Privacy becomes a selling point for tech, with Apple and Microsoft leading the way
As Apple unveiled its new Apple Card at a big media event Monday, the company touted what it sees as one of the credit card’s biggest selling points: a “unique security and privacy architecture” that uses a “dynamic security code” to prevent Apple from knowing the key details about the customer’s purchases on the card.
Apple CEO Tim Cook stopped during his presentation to note his company’s reputation for “providing the security and privacy that people have come to expect.”
Microsoft and Apple have long positioned themselves as privacy good guys while their younger tech industry peers stumble from one data scandal to the next. Now they’re increasingly using that reputation as a reason for businesses and consumers to use their services. And smaller tech companies have started to follow suit.
Privacy was front and center throughout the Apple event, as the company unveiled a series of new subscription services. Cook and other executives stressed that each product they unveiled was built with privacy as a guiding principle, vowing not to share personal data with advertisers.
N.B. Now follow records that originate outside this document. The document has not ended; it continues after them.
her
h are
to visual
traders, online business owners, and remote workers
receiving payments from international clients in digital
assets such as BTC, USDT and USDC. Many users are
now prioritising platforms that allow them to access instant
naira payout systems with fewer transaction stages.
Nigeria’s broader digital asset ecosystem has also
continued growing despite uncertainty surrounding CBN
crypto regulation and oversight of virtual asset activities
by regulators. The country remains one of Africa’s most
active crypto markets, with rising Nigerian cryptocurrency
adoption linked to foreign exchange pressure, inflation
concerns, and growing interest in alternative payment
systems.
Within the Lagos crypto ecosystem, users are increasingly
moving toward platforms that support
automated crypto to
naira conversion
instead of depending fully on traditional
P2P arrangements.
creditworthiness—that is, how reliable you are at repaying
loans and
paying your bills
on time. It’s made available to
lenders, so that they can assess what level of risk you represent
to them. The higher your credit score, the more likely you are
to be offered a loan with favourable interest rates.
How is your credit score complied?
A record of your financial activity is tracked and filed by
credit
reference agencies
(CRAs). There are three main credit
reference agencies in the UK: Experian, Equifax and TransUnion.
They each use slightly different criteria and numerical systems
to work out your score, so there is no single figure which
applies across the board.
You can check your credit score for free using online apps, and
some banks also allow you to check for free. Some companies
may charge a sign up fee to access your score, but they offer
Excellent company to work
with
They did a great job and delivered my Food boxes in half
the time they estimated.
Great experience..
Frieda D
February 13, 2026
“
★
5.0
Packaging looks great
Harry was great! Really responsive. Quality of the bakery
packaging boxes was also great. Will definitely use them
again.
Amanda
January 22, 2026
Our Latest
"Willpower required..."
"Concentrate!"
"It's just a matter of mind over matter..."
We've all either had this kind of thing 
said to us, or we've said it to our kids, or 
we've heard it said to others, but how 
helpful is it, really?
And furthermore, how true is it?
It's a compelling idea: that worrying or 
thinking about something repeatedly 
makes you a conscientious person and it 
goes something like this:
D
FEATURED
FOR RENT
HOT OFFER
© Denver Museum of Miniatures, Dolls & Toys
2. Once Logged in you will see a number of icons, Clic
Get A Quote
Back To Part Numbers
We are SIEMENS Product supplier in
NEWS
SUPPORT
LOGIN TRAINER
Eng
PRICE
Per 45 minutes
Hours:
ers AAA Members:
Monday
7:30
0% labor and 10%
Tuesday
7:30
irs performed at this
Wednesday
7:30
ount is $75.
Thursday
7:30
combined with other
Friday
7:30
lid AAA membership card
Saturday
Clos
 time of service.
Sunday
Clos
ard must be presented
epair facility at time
Microsoft might be more subtle in its approach, but the company has been promoting data privacy as a point of differentiation for years. Microsoft President Brad Smith has published a series of recent blog posts calling for regulations to protect consumer privacy online and govern new technologies, such as facial recognition. The company put “protection of data and personal privacy” on its legislative wish list for its home state, Washington, in 2019.
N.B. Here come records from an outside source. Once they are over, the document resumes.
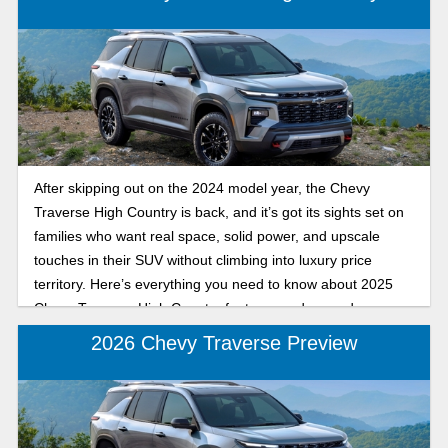
model year.
After skipping out on the 2024 model year, the Chevy
Traverse High Country is back, and it’s got its sights set on
families who want real space, solid power, and upscale
touches in their SUV without climbing into luxury price
territory. Here’s everything you need to know about 2025
Chevy Traverse High Country features and upgrades.
2026 Chevy Traverse Preview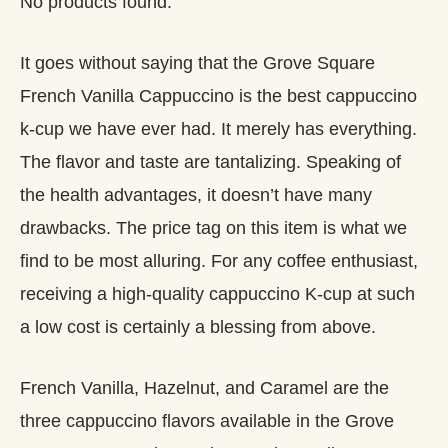
No products found.
It goes without saying that the Grove Square
French Vanilla Cappuccino is the best cappuccino
k-cup we have ever had. It merely has everything.
The flavor and taste are tantalizing. Speaking of
the health advantages, it doesn’t have many
drawbacks. The price tag on this item is what we
find to be most alluring. For any coffee enthusiast,
receiving a high-quality cappuccino K-cup at such
a low cost is certainly a blessing from above.
French Vanilla, Hazelnut, and Caramel are the
three cappuccino flavors available in the Grove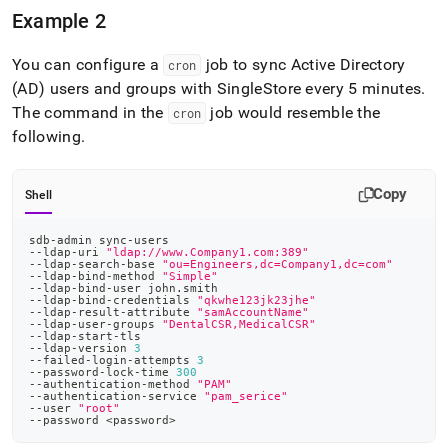
Example 2
You can configure a
job to sync Active Directory
cron
(AD) users and groups with
SingleStore
every 5 minutes
.
The command in the
job would resemble the
cron
following
.
Copy
Shell
sdb-admin sync-users
--ldap-uri 
"ldap://www.Company1.com:389"
--ldap-search-base 
"ou=Engineers,dc=Company1,dc=com"
--ldap-bind-method 
"Simple"
--ldap-bind-user john.smith
--ldap-bind-credentials 
"qkwhe123jk23jhe"
--ldap-result-attribute 
"samAccountName"
--ldap-user-groups 
"DentalCSR,MedicalCSR"
--ldap-start-tls
--ldap-version 
3
--failed-login-attempts 
3
--password-lock-time 
300
--authentication-method 
"PAM"
--authentication-service 
"pam_serice"
--user 
"root"
--password 
<
password
>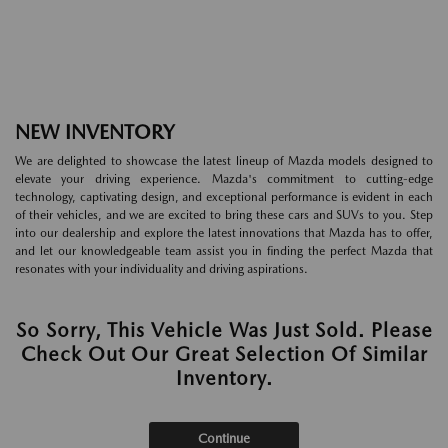
NEW INVENTORY
We are delighted to showcase the latest lineup of Mazda models designed to
elevate your driving experience. Mazda's commitment to cutting-edge
technology, captivating design, and exceptional performance is evident in each
of their vehicles, and we are excited to bring these cars and SUVs to you. Step
into our dealership and explore the latest innovations that Mazda has to offer,
and let our knowledgeable team assist you in finding the perfect Mazda that
resonates with your individuality and driving aspirations.
So Sorry, This Vehicle Was Just Sold. Please
Check Out Our Great Selection Of Similar
Inventory.
Continue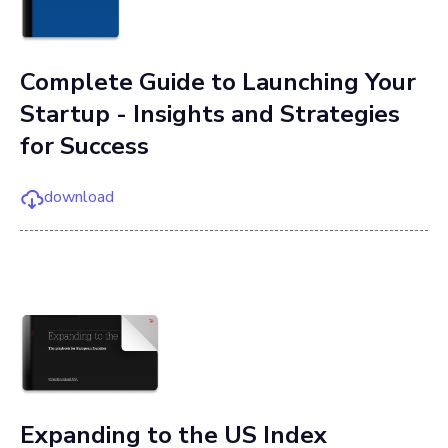
Complete Guide to Launching Your
Startup - Insights and Strategies
for Success
download
Expanding to the US Index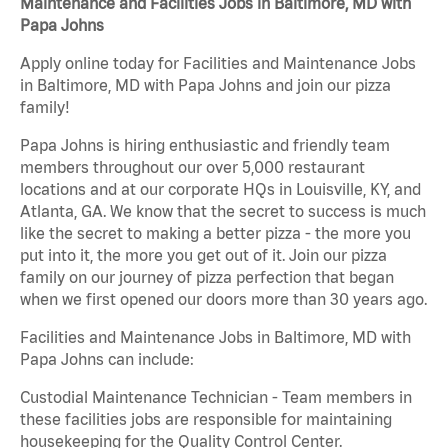
Maintenance and Facilities Jobs in Baltimore, MD with
Papa Johns
Apply online today for Facilities and Maintenance Jobs
in Baltimore, MD with Papa Johns and join our pizza
family!
Papa Johns is hiring enthusiastic and friendly team
members throughout our over 5,000 restaurant
locations and at our corporate HQs in Louisville, KY, and
Atlanta, GA. We know that the secret to success is much
like the secret to making a better pizza - the more you
put into it, the more you get out of it. Join our pizza
family on our journey of pizza perfection that began
when we first opened our doors more than 30 years ago.
Facilities and Maintenance Jobs in Baltimore, MD with
Papa Johns can include:
Custodial Maintenance Technician - Team members in
these facilities jobs are responsible for maintaining
housekeeping for the Quality Control Center.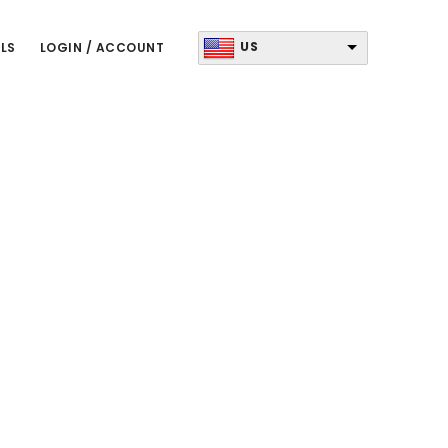
US
LS
LOGIN / ACCOUNT
Primary
Sidebar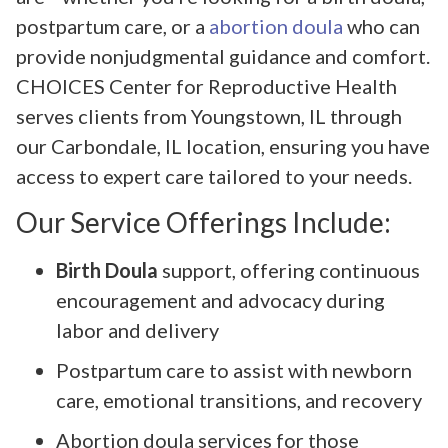
postpartum care, or a
abortion doula
who can
provide nonjudgmental guidance and comfort.
CHOICES Center for Reproductive Health
serves clients from Youngstown, IL through
our Carbondale, IL location, ensuring you have
access to expert care tailored to your needs.
Our Service Offerings Include:
Birth Doula
support, offering continuous
encouragement and advocacy during
labor and delivery
Postpartum care to assist with newborn
care, emotional transitions, and recovery
Abortion doula services for those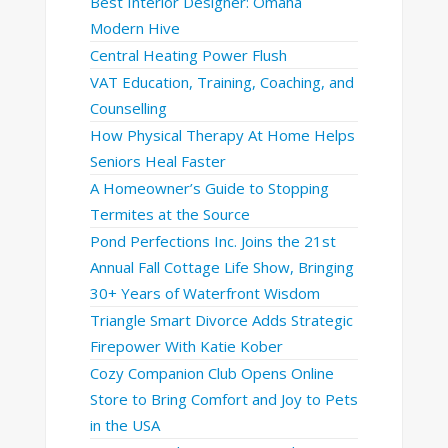
Best Interior Designer: Omaha
Modern Hive
Central Heating Power Flush
VAT Education, Training, Coaching, and
Counselling
How Physical Therapy At Home Helps
Seniors Heal Faster
A Homeowner’s Guide to Stopping
Termites at the Source
Pond Perfections Inc. Joins the 21st
Annual Fall Cottage Life Show, Bringing
30+ Years of Waterfront Wisdom
Triangle Smart Divorce Adds Strategic
Firepower With Katie Kober
Cozy Companion Club Opens Online
Store to Bring Comfort and Joy to Pets
in the USA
In 2013, Microsoft ran an ad campaign promoting its privacy and anti-tracking tools. “Your privacy is our priority,” the ads said. More recently, Microsoft CEO Satya Nadella told a crowd that privacy is a “human right.”
Business models play a big role. In contrast with Facebook and Google, Apple and Microsoft have the luxury of not relying on advertising revenue to drive their businesses.
Apple still makes the bulk of its money from the sale of iPhone, iPads and Macs, amounting to nearly 80 percent of its more than $265 billion in revenue in the latest fiscal year. Much of the remainder comes from paid content and services, like Apple Care and Apple Pay, and the new $9.99/month Apple’s new TV+ streaming service will also be a subscription product, although the company didn’t announce pricing.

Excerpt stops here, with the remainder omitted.